▸ Work to be completed
What does the data read, word for word, from the line containing "well. For more information on t" through its final line? Give those lines only.

▸ Data for review
((

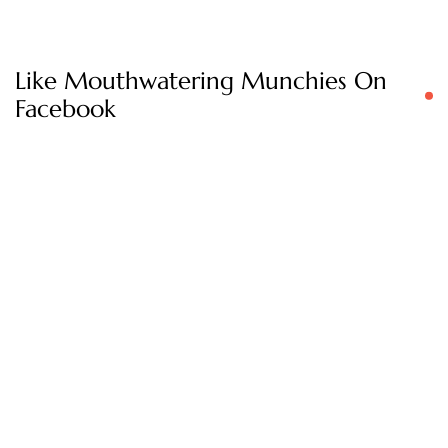
Like Mouthwatering Munchies On
Facebook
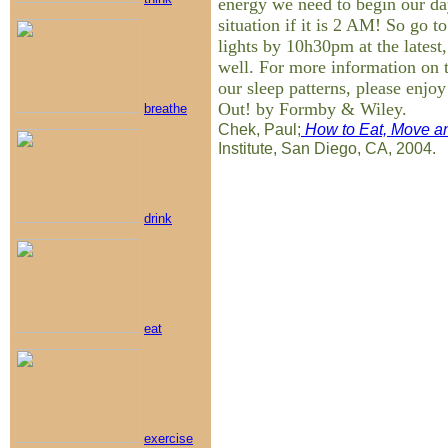
energy we need to begin our day
situation if it is 2 AM! So go t
lights by 10h30pm at the latest
well. For more information on t
our sleep patterns, please enjo
Out! by Formby & Wiley.
breathe
Chek, Paul;
How to Eat, Move an
Institute, San Diego, CA, 2004.
drink
eat
exercise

))

▸ Solved exercise
well. For more information on t
our sleep patterns, please enjo
Out! by Formby & Wiley.
breathe
Chek, Paul;
How to Eat, Move an
Institute, San Diego, CA, 2004.
drink
eat
exercise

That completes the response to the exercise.